There’s a data residency angle too: West Europe sits in the Netherlands. For customers in Belgium, Germany, or elsewhere in the EU, that’s not always what’s actually needed, even if it’s what gets picked by default.

The latency argument for staying in West Europe is usually weaker than assumed. West Europe to Sweden Central typically sits under ~20ms in tests. For most workloads, not a real constraint, but measure it rather than guess.

azurespeed.com runs latency tests from your browser to Azure regions using Microsoft’s own test blobs. Good enough for a sanity check before you’ve deployed anything.

From within Azure, Network Watcher’s Connection Monitor is the right tool. Continuous latency metrics, Log Analytics integration, alerting. Worth setting up for any workload where inter-region latency matters.

What I did in practice: spin up a small VM in the candidate region and run these from the existing environment:

# TCP latency -- more realistic than ICMP for actual application traffic
hping3 -S -p 443 -c 10 <target-ip>

# Windows equivalent
psping <target-ip>:443

# curl timing breakdown
curl -o /dev/null -s -w "Connect: %{time_connect}s\nTotal: %{time_total}s\n" https://<target-endpoint>

Measure it and let the numbers decide. West Europe being the lowest-latency option for Belgian or Dutch customers is wrong more often than people expect.

Reservation Hygiene

Advisor’s RI recommendations are worth acting on. They’re based on up to 30 days of usage data and are usually accurate. What Advisor won’t surface: stale reservations. Something bought 18 months ago for a SKU generation that’s since been replaced can sit at 20% utilisation and nobody notices. Check Cost Management → Reservations periodically. Below 80% utilisation is worth investigating, either the workload changed, or the scope is wrong.

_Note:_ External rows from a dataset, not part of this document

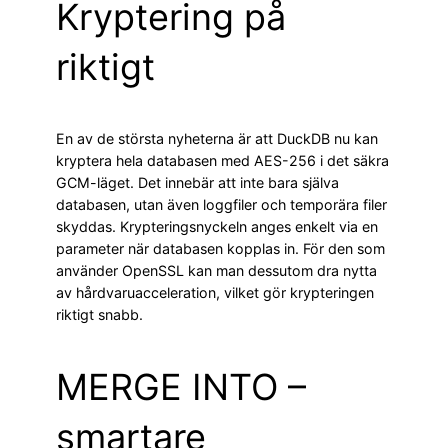
Kryptering på
riktigt
En av de största nyheterna är att DuckDB nu kan
kryptera hela databasen med AES-256 i det säkra
GCM-läget. Det innebär att inte bara själva
databasen, utan även loggfiler och temporära filer
skyddas. Krypteringsnyckeln anges enkelt via en
parameter när databasen kopplas in. För den som
använder OpenSSL kan man dessutom dra nytta
av hårdvaruacceleration, vilket gör krypteringen
riktigt snabb.
MERGE INTO –
smartare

Scope is the common issue. A reservation scoped to one subscription doesn’t apply anywhere else. In EA and MCA environments, scope at the Management Group or Billing Account level so the discount floats to wherever the usage actually is.

Summary

Scenario	What to do
DR workloads needing guaranteed startup	Capacity Reservation + Reserved Instance
New subscription via vending pipeline	Raise quota at provisioning time via API/CLI
Multi-subscription enterprise estate	Set up Quota Groups at Management Group level
Allocation failure during deployment	Check error code, try adjacent zone, try SKU alternatives
Multi-zone VMSS in constrained region	`zoneBalance: false`, define SKU fallback list
Greenfield deployment, flexible on region	Consider Sweden Central
Reservation utilisation dropping	Review scope, check if SKU generation changed

Capacity planning is unglamorous work. But it’s the kind of thing that ruins a day when ignored, usually the day you can least afford it.